İlhan Başgöz, 1943 yılından itibaren, başta Doğu Anadolu Bölgesi (Kars ve Erzurum) olmak üzere, pek çok yerden derlediği destan, halk hikayeleri, atasözleri, bilmeceler, türkülerin yanı sıra gölge oyunu, kukla, halk dansları bahisli sinemalardan oluşan varlıklı bir belgelik oluşturdu. Yaşadığı yüzyıl ve gösterdiği farklı kimlikler konusunda şimdi hakkında görüş birliğine varılamayan Karacaoğlan konusunda “Karacaoğlan geleneği” olarak özetlediği görüşleriyle bir şairin şahsilikten anonimleşmeye gidişini ele aldı. Yunus Emre, Pir Sultan Abdal üzere birçok şairle ilgili olarak yapılacak çalışmalarda faydalı olabilecek bu görüş, araştırmacılar ortasında da ilgi topladı. Başgöz’ün halk edebiyatı araştırmalarına yaptığı katkılardan biri de kelamlı kaynaklardan derlenen materyalin bir anlatı olarak ortamı ve gelenek faktörleriyle incelenmesi gerektiğini örnekleriyle vurgulamasıdır. Türk ve dünya bilmece araştırmalarına on üç binden fazla tasnif edilmiş Türk bilmecesini A. Tietze ile yayımlayarak (Bilmece: A. Corpus of Turkish Riddles, 1973) katkıda bulundu. Türk halk hikayelerini incelerken de, V. Propp tarafından geliştirilen tip ve motif odaklı yapısal araştırma sistemine, incelemelerinde hikaye kahramanlarının temel aksiyonlarının “kriz, değişim, arama, maniler, çözülüş, birleşme” başlıkları altında düzenlenmesine katkıda bulundu. Türk halk hikayelerini; “ailenin parçalanması, yeni bir aile için savaşım ve yeni bir ailenin kurulması” olarak üç temel kısım altında inceleyen Başgöz, bu kısımları kahramanların aksiyonları ile birleştirir.

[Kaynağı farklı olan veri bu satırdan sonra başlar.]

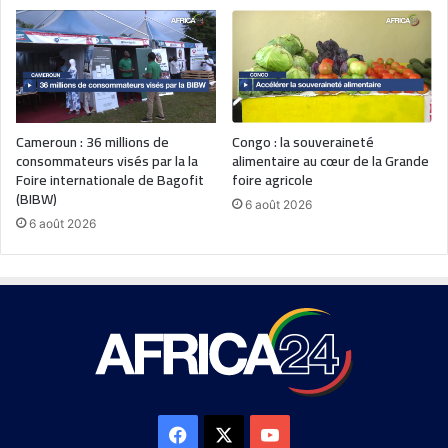
Cameroun : 36 millions de
Congo : la souveraineté
consommateurs visés par la la
alimentaire au cœur de la Grande
Foire internationale de Bagofit
foire agricole
(BIBW)
6 août 2026
6 août 2026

Nasrettin Hoca konusundaki yaklaşımı kimi etraflarda reaksiyonla karşılanan Başgöz, Nasrettin Hoca fıkralarının yüzyılların birikimiyle olgunlaşmış bir nükte geleneğinin lisanlar ve kültürler ortası gelişmelerle oluştuğu görüşündedir. Yaşamış Nasrettin Hoca ile bu birikimlerle olgunlaşıp zenginleşerek yaşayan/yaşatılan Nasrettin Hoca’nın gerçekçi bir biçimde çözümlenmesinden yanadır. 1997’den itibaren Güre’de (Edremit-Balıkesir) her yaz halkbilim ve halk edebiyatıyla ilgili yaz kursları düzenleyen Başgöz, katılan araştırmacı ve bilim beşerlerine kendi çalışmalarında uyguladığı formülleri ve bilim alanındaki yeni gelişmeleri aktardı.
Başgöz’ün yazıları, Türkiye’de Dost, Yeni Ufuklar, Türk Lisanı, Milliyet-Sanat üzere mecmualarda yer aldı. Kendisine 1997 yılında Kültür Bakanlığının Üstün Hizmet Mükafatı, 2000 yılında Hacı Bektaş Veli Dostluk ve Barış Mükafatı ve 2004 yılında TÜBA Bilim Mükafatı verildi.